Task 5.5 Process engineering for high quantities production i.e. 5000 InFact diagnostic materials per day - Leader CON
A semi-automated/semi-manual process was developed to manufacture devices for the InFact clinical study at MST. This process included the automated step of 3D-printing the sensor cap; the semi-automated (bulk) processes of substrate paper slitting, sensor assembly, sensor cutting, and packing; plus the manual processes of tube cutting, sensor and sensor cap insertion, and labelling. Packaging is described above in T5.3. All process were defined in terms of materials and methods with pictorial guidance in report “D5.5 – Design of a mass production line for 5,000 devices per day”. The manufactured devices proved to perform effectively in laboratory and clinical testing. A semi-automated/fully-automated process in development was also summarised.
WP6. Towards CE marking, market survey and business plan (Leader: CON)
Task 6.1 Requirements for CE Mark and regulatory issues Leader CON
The regulatory strategy is to develop this product as an in vitro diagnostic (IVD) device which is consistent with the proposed mode of action and method of application. It will therefore be necessary to comply with the existing directive, In Vitro Diagnostic Medical Devices Directive 98/79/EC (IVDD), and the recently implemented regulation, European In Vitro Diagnostic Regulation (IVDR), which is being phased in over the next 5 years. It is anticipated that existing Design Control procedures will be adequate to document the design of this proposed IVD from a perspective of Code of Federal Regulations Part 820 Quality System Regulation (QSR) Requirements for Medical Device Manufacturers for FDA 21 and ISO 13485 Medical devices – Quality management systems – Requirements for regulatory purposes. CON is working with both BSi and the US FDA to determine regulatory pathways. In Europe, the device is likely to be a ‘general classification IVD’ under the current IVD Directive (98/79/EEC) which does not require notified body (e.g. BSI) involvement (i.e. can be self-certified). An ISO 13485 scope extension to cover the scope of ‘wound IVDs’, ‘infection IVDs’ or similar, would be required and BSI would conduct an on-site inspection to cover control of any subcontractors. The feedback from BSI was also that the project design and development documents (Technical File) would be inspected in this instance. This strategy will need to be reassessed once the impact of the IVDR is fully understood. In the US, regulatory route is likely to be de novo 510(k). In order to seek further clarification, a pre-submission document has been submitted to the FDA and a meeting will be held with the FDA in early March 2018 to present proposals and seek FDA feedback.

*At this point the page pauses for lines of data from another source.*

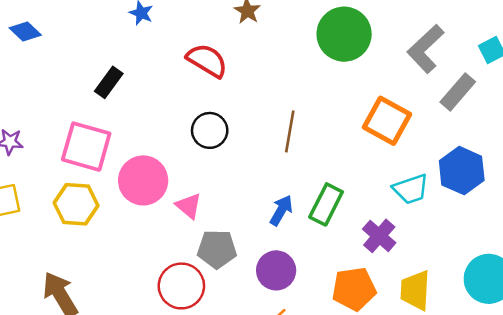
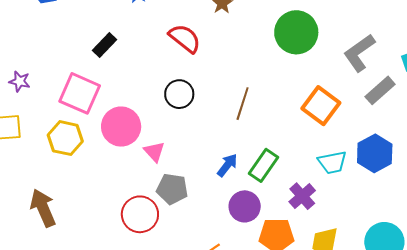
purple circle: (276, 270) -> (245, 206), moved

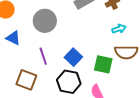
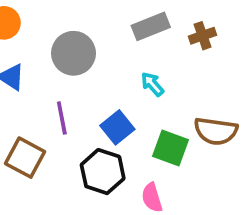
cyan arrow: (119, 29) -> (152, 84), moved, turned -120

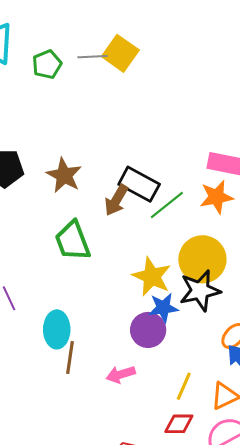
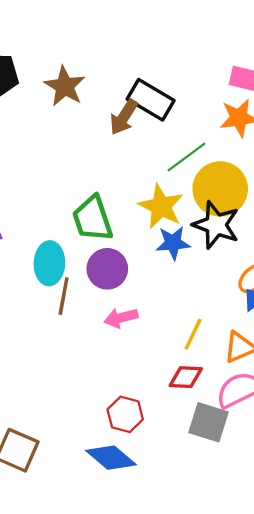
green line: (167, 205) -> (187, 157), moved
green trapezoid: (73, 241) -> (92, 219), moved
black star: (200, 291) -> (216, 225), turned 30
purple circle: (148, 330) -> (107, 269), moved

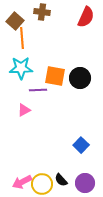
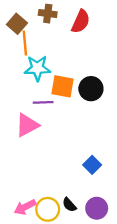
red semicircle: (86, 17) -> (81, 21), moved
cyan star: (21, 68) -> (37, 68), moved
pink triangle: (24, 110) -> (27, 125), size x1.6

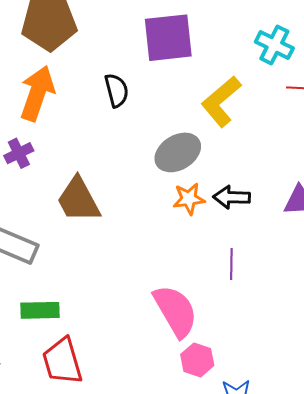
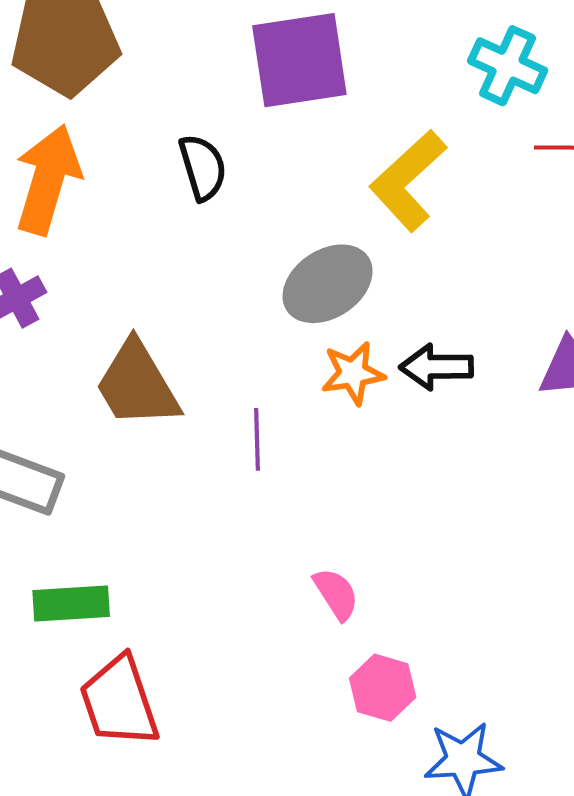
purple line: (231, 264) -> (257, 439), moved
pink semicircle: (175, 311) -> (336, 594), size x0.5

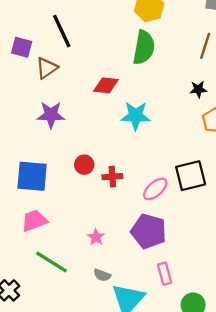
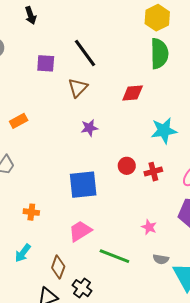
purple square: (22, 47) -> (46, 63), moved
purple star: (51, 115) -> (89, 128), size x0.7
cyan star: (136, 116) -> (164, 130), moved
pink trapezoid: (34, 221) -> (80, 231), moved

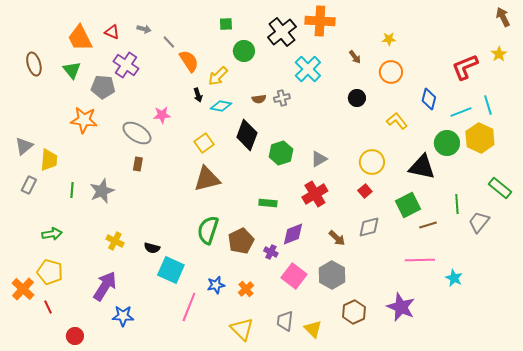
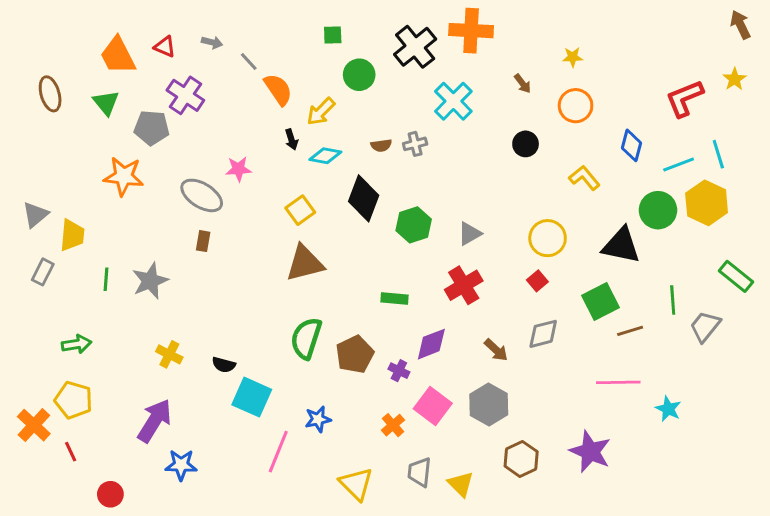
orange cross: (246, 289) -> (393, 425), moved

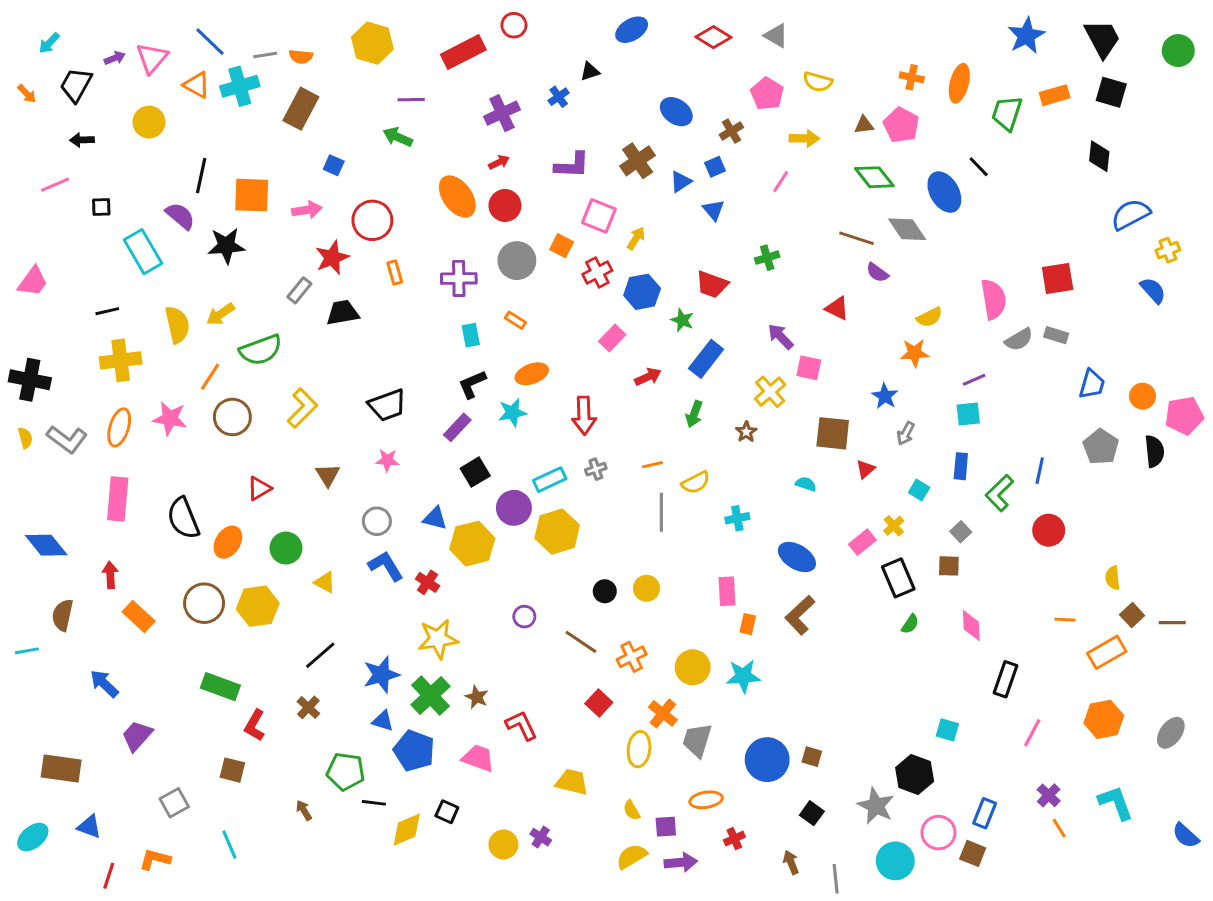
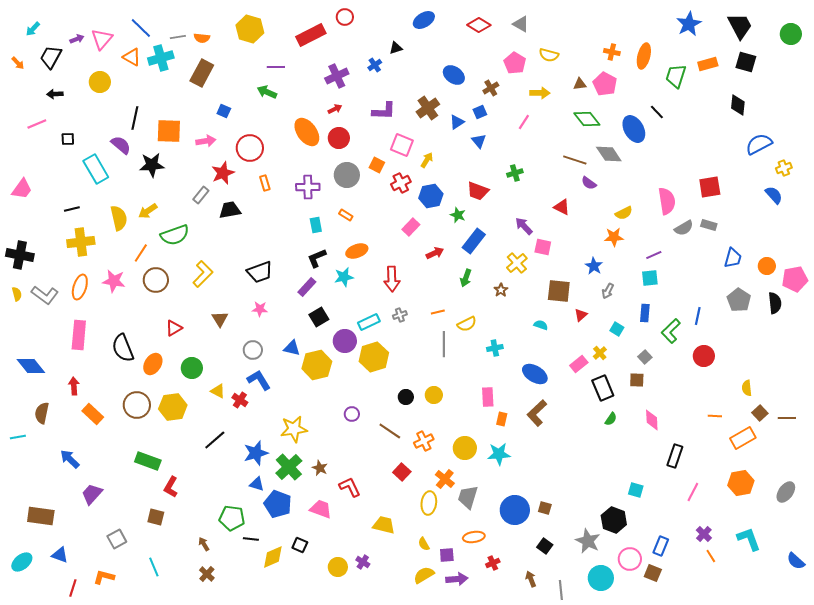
red cross: (428, 582) -> (240, 400), moved
brown cross: (308, 707) -> (207, 574), moved

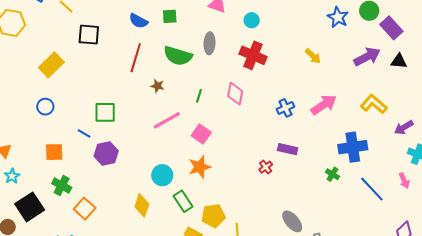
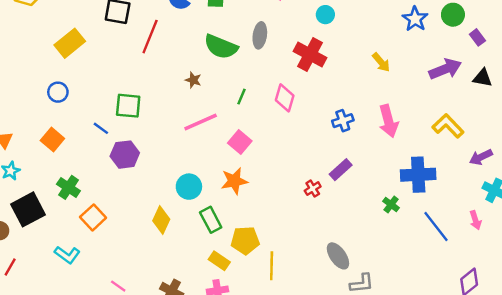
cyan circle: (252, 20) -> (325, 15), moved
purple rectangle: (391, 28) -> (477, 37), size x0.6
red line: (136, 58) -> (150, 37), moved
pink arrow: (324, 105) -> (388, 121), turned 104
purple rectangle: (288, 149) -> (341, 170), turned -60
orange square: (54, 152) -> (52, 139), moved, turned 36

Task 6.2 Market estimates, reimbursement prospects and revenue projection by market Leader QZY
One of the key factors for succeeding in the wound care market are the price, reimbursement and having the right launch strategy. Therefore, an independent market research study was carried out including the Standalone ID and Aquacel ID product concepts in the inpatient and outpatient settings. Special focus was on the reimbursement possibilities of the ID products in different countries.

Therefore, a multicentred market research study was carried out to obtain data for the development of reimbursement and launch strategies. 26 detailed interviews were carried out in Germany, UK and US

The respondents had different backgrounds:
- 6 TVNs / WOCNs
- 2 Directors of Nursing Homes
- 9 Vascular Specialists
- 3 orthopaedic / cardiovascular surgeons
- 3 Dermatologists / diabetologists
- 3 Procurement Managers / Medicines Manager


• Price/Price potential
The price of a new product is an important issued to be considered. Pricing is one of the classic 4 Ps of the marketing. Charging too much means that the product won´t sell. Charging too little means loss of revenues and profits. For both applications, Standalone ID and the dressing, pros and cons for the pricing issues were identified. Especially for the Standalone ID, the price potential suitability was high.

• Reimbursement
A special focus was on the reimbursement possibilities of the products in different countries. The price potential of the Standalone ID and the dressing was defined for Germany, the UK and the U. Reimbursement is an important element when developing a new product. Therefore, the reimbursement strategies for outpatient and inpatient settings were developed.

There are different pillars of reimbursement: coverage, coding and payment.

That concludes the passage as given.